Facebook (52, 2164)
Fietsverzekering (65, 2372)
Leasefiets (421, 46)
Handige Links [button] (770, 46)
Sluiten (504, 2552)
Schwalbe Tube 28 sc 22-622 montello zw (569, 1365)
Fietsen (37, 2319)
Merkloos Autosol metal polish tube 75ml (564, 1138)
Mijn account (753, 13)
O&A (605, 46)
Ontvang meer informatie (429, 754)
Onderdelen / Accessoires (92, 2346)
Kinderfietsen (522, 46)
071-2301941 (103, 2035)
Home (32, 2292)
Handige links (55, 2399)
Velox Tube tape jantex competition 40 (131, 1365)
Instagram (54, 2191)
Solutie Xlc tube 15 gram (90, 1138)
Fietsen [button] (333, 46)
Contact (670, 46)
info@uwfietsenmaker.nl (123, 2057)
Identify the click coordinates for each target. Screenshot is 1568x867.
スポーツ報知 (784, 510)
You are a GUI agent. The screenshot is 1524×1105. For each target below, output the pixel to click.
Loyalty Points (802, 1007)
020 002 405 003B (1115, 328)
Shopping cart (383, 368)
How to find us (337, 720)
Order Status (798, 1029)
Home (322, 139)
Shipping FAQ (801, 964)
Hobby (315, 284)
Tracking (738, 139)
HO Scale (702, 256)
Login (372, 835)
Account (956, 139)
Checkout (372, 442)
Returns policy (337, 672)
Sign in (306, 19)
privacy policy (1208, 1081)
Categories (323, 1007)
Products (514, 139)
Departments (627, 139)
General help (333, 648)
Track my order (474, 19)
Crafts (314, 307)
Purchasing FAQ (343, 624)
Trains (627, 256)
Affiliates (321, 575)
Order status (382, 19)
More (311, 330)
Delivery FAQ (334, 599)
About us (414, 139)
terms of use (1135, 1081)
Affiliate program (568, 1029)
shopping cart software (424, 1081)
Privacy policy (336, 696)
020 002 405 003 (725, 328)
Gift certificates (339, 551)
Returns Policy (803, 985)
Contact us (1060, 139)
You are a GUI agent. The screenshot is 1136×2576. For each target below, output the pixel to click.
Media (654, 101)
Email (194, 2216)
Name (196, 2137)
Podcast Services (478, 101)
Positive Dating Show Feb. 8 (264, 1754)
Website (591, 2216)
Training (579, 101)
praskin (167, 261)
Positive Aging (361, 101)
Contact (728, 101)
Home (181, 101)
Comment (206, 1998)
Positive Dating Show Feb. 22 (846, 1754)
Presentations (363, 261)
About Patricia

○ ○ ○ ○ ○ ○ ○

> [WORK TO COMPLETE] Restate the full material word for word.

> [RESPONSE TO THE TASK]
Facebook (52, 2164)
Fietsverzekering (65, 2372)
Leasefiets (421, 46)
Handige Links [button] (770, 46)
Sluiten (504, 2552)
Schwalbe Tube 28 sc 22-622 montello zw (569, 1365)
Fietsen (37, 2319)
Merkloos Autosol metal polish tube 75ml (564, 1138)
Mijn account (753, 13)
O&A (605, 46)
Ontvang meer informatie (429, 754)
Onderdelen / Accessoires (92, 2346)
Kinderfietsen (522, 46)
071-2301941 (103, 2035)
Home (32, 2292)
Handige links (55, 2399)
Velox Tube tape jantex competition 40 (131, 1365)
Instagram (54, 2191)
Solutie Xlc tube 15 gram (90, 1138)
Fietsen [button] (333, 46)
Contact (670, 46)
info@uwfietsenmaker.nl (123, 2057)
Identify the click coordinates for each target. Screenshot is 1568x867.
スポーツ報知 (784, 510)
You are a GUI agent. The screenshot is 1524×1105. For each target below, output the pixel to click.
Loyalty Points (802, 1007)
020 002 405 003B (1115, 328)
Shopping cart (383, 368)
How to find us (337, 720)
Order Status (798, 1029)
Home (322, 139)
Shipping FAQ (801, 964)
Hobby (315, 284)
Tracking (738, 139)
HO Scale (702, 256)
Login (372, 835)
Account (956, 139)
Checkout (372, 442)
Returns policy (337, 672)
Sign in (306, 19)
privacy policy (1208, 1081)
Categories (323, 1007)
Products (514, 139)
Departments (627, 139)
General help (333, 648)
Track my order (474, 19)
Crafts (314, 307)
Purchasing FAQ (343, 624)
Trains (627, 256)
Affiliates (321, 575)
Order status (382, 19)
More (311, 330)
Delivery FAQ (334, 599)
About us (414, 139)
terms of use (1135, 1081)
Affiliate program (568, 1029)
shopping cart software (424, 1081)
Privacy policy (336, 696)
020 002 405 003 (725, 328)
Gift certificates (339, 551)
Returns Policy (803, 985)
Contact us (1060, 139)
You are a GUI agent. The screenshot is 1136×2576. For each target below, output the pixel to click.
Media (654, 101)
Email (194, 2216)
Name (196, 2137)
Podcast Services (478, 101)
Positive Dating Show Feb. 8 (264, 1754)
Website (591, 2216)
Training (579, 101)
praskin (167, 261)
Positive Aging (361, 101)
Contact (728, 101)
Home (181, 101)
Comment (206, 1998)
Positive Dating Show Feb. 22 (846, 1754)
Presentations (363, 261)
About Patricia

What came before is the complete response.